Windows is necessity because of game. My worst experiences on Windows are setting the PATH variable, deleting file which operating system claims to be used by something even just after restart it says so, then comes the speed if you are not formatting/fragmenting the disk or cleaning registry it really becomes slow after 5 to 6 months of use then searching, starting and shutting down takes a lot of time. Actually Windows help you here so it keep on crashing on regular intervals.
Once I have spent 2 hours on running a java program which uses oracle jdbc driver, I have set it in path variable but not restarted the dos window(my fault :P).
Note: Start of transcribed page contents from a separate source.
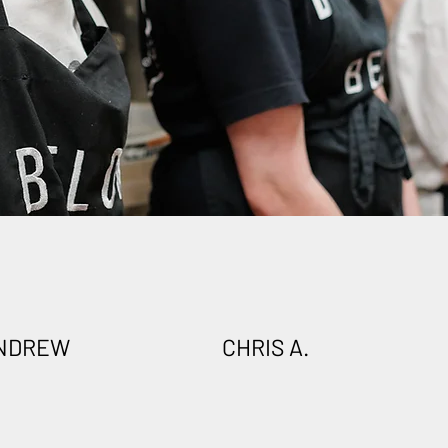
NDREW
CHRIS A.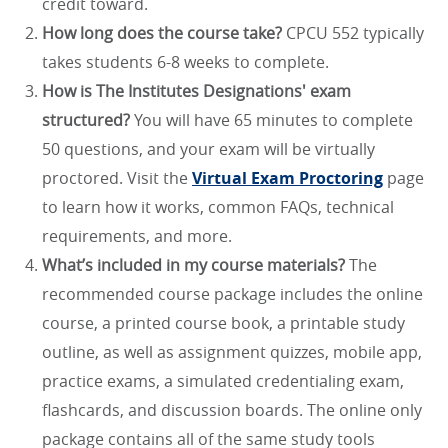
credit toward.
How long does the course take?
CPCU 552 typically
takes students 6-8 weeks to complete.
How is The Institutes Designations' exam
structured?
You will have 65 minutes to complete
50 questions, and your exam will be virtually
proctored. Visit the
Virtual Exam Proctoring
page
to learn how it works, common FAQs, technical
requirements, and more.
What’s included in my course materials?
The
recommended course package includes the online
course, a printed course book, a printable study
outline, as well as assignment quizzes, mobile app,
practice exams, a simulated credentialing exam,
flashcards, and discussion boards. The online only
package contains all of the same study tools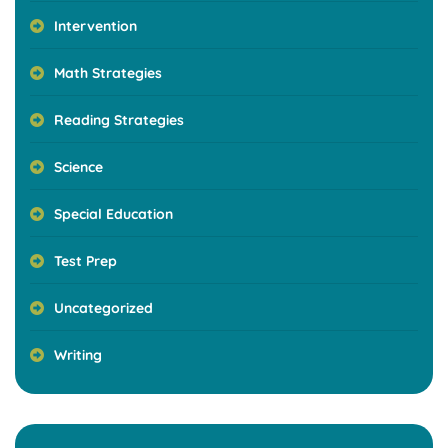
Intervention
Math Strategies
Reading Strategies
Science
Special Education
Test Prep
Uncategorized
Writing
Sometime it decides not to end a program it doesn't matter what utility you use. Then comes problem while deleting sometime also copying files/folders which it claims to been used damm .. I have shut all processes except system critical processes still it is been used. Once a friend comes to me with a folder on his desktop which he is not able to delete because it says the path does not exists. The folder is empty and it is on his desktop. We tried some third party software to delete it which after restarting the computer says the same thing(no folder with this path).. Finally he has to reinstall Vista.
Then there is the amazing so called user friendly user-interface! and icons in shell32. With os comes ridicules themes which consumes reasonable resources the old classic theme is still on top. If you are a mac user it seems like ages old interface.Microsoft is successful only because people are stuck with it and some good software specially games run on their os only.